Even in the Constitution, which Madison defends in his paper, the preamble says that the people “ordain and establish this Constitution,” and the Constitution then lays out the way in which power is to be distributed, that is that way in which the polity has chosen constitute itself. It does not put itself above the people. It establishes the method by which the people will organize themselves so as to “form a more perfect Union, establish Justice, insure domestic Tranquility, provide for the common defense, promote the general Welfare, and secure the Blessings of Liberty to ourselves and our Posterity.” The power rests with the people, they have merely organized themselves in such a way as to secure their liberty. There is further evidence of this interpretation when Madison says “by creating a will in the community independent of the majority.” This would mean that it would be possible to have a government outside of the people, a monarchy or tyranny, but Madison rejects this.

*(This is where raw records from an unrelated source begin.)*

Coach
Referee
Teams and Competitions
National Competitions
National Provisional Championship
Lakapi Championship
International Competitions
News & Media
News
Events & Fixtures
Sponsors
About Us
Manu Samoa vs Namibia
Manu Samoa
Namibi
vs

A response to this interpretation would likely be that though Madison does not clearly say that the people are not the government, the language he uses clearly implies it. This is a valid criticism, but given the two possibilities: one, that Federalist 51 has the constant thread of forming a government using mens’ ambition as a method to ensure liberty and that said government includes the people; or, two, that Madison switches to an obliquely related topic in the second half, almost seeming to ramble on. Though one could suppose it is not impossible that Madison merely had to fill column inches in the newspaper in which the Federalist Paper was first printed, the first option seems more likely.
So we see that we must accept that when Madison speaks of the partition of powers he refers not only to the plan laid out in the Constitution, but also to the masses of people. This is because the masses of people are in fact a part of the government. The reasoning for this partition is because men are naturally ambitious, and thus the form of government must follow this fact. Despite the fact that he does not clearly state that the people are part of the government, it must necessarily be true is we are to accept Federalist 51 as a coherent argument.